The chi-square statistic for the whole contingency table is obtained by adding all cells together. A higher chi-square statistic score suggests that the characteristic predicts the target variable better. Fig 1 (a) illustrates each feature’s relevance score from the table below. On the coronary heart disease data set, the correlation between each feature and the risk of coronary heart disease was evaluated, and the chi-square test was used to rank the value of the characteristics to achieve the purpose of quickly screening features. Perform a chi-square test on the data set’s 15 category feature variables using Python. Table 5 and Fig 1(b) displays the results of the chi-square test on the characteristic variable and the following conclusions.
a. Heat map of correlation of each feature, b. Importance score of each feature.
D.Dimensionality reduction
Dimensionality reduction simplifies a dataset by reducing its attributes while preserving critical information, lowering processing costs, and enhancing model efficiency. Common techniques include Principal Component Analysis (PCA), Linear Discriminant Analysis (LDA), t-distributed Stochastic Neighbor Embedding (t-SNE), and feature selection methods like Recursive Feature Elimination.

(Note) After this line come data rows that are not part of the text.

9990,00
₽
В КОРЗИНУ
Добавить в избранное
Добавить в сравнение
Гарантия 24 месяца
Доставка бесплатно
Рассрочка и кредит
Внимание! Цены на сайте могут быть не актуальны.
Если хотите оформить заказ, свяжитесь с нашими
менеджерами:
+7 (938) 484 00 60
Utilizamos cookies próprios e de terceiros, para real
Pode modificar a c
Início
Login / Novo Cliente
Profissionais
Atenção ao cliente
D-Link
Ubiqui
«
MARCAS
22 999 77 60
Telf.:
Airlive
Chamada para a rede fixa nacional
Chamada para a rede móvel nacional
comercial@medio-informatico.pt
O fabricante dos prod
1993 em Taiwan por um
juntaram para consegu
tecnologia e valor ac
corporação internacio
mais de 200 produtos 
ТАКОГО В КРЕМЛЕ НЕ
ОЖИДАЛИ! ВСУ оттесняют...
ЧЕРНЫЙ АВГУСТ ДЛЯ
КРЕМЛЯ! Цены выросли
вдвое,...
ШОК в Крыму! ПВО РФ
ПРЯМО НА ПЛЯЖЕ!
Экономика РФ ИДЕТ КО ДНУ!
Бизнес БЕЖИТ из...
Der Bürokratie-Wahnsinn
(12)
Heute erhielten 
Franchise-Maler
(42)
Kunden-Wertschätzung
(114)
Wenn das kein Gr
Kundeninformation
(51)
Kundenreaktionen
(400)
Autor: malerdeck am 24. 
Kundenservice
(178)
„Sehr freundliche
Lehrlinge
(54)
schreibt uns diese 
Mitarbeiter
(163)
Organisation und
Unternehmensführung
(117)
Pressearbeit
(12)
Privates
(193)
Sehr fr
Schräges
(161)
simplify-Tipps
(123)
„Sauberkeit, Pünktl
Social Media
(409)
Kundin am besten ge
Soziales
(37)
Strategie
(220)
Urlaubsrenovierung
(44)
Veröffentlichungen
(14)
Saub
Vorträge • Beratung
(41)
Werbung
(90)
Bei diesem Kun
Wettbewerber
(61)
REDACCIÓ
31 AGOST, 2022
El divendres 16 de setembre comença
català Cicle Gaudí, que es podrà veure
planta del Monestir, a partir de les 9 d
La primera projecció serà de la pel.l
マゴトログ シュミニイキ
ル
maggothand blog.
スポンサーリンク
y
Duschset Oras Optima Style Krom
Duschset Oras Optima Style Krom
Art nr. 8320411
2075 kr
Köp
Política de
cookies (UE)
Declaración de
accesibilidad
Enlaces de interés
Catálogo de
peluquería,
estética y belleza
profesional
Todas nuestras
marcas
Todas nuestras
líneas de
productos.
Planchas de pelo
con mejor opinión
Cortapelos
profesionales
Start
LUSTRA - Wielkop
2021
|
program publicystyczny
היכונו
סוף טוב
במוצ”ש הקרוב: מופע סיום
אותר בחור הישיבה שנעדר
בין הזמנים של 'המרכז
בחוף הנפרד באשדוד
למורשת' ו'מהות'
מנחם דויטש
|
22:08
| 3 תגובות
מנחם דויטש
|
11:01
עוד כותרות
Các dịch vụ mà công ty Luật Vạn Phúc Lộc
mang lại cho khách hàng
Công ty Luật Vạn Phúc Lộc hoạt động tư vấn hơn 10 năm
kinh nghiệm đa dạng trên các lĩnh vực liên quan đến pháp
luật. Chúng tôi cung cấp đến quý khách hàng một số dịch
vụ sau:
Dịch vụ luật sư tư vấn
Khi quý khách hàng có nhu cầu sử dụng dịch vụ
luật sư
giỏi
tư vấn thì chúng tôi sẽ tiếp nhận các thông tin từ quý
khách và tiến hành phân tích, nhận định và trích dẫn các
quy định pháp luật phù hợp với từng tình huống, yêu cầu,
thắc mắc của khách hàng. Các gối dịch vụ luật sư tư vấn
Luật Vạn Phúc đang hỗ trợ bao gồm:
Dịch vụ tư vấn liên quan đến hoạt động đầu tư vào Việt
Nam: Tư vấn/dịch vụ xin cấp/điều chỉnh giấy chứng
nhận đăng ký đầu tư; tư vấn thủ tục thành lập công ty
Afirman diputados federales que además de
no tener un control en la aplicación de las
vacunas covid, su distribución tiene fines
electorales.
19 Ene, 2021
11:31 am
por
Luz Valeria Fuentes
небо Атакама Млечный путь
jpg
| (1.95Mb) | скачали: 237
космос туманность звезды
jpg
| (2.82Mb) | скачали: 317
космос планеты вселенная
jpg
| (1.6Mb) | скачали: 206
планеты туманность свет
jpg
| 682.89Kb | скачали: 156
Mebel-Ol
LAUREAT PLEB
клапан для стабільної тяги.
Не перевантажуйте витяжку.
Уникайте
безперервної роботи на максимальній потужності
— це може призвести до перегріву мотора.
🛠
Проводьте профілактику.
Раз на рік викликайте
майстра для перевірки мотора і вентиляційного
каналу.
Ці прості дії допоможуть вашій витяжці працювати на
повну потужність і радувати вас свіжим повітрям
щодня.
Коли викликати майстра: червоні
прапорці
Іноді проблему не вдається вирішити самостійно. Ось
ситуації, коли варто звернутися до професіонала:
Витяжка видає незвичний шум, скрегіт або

This research applies PCA to reduce the dimensionality of the coronary heart disease dataset. PCA transforms original data into linearly uncorrelated principal components, capturing most data variance with fewer variables. Its benefits include reducing feature numbers, simplifying data structure, improving analysis efficiency, lowering computational costs, speeding up model training and prediction, minimizing data noise, and enhancing prediction accuracy. As shown in Fig 2, we conducted PCA visualization. The variance interpretation rates of each principal component can be understood through the visualization results. In Fig 2, the left figure shows the visualization results of PC1-PC2, and the right figure shows the visualization results of PC3-PC4. It can be found that the sum of the variance explanations from PC1 to PC4 is 88%(> 85%). However, the specific dimension to which it should be reduced is related to the model. Therefore, the specific dimension situation will be explained in the subsequent experiments.
Predictive Coronary Heart Disease Classification Model
Fig 3 illustrates the entire process from data collection to the evaluation of the coronary heart disease prediction model.
Step 1: The framework begins by obtaining coronary heart disease-related data from Kaggle and doing basic analysis on it.
Step 2: data preparation, which involves data type conversion. To build a basis for analysis, convert data into a model-ready format.
Data cleansing is the first cleaning of data to eliminate inconsistent or erroneous records.
Missing values must be handled carefully to guarantee that the analysis findings are accurate.
Data standardisation and normalisation: Standardisation eliminates the influence of differing dimensions data, allowing the model to assess every attribute more accurately.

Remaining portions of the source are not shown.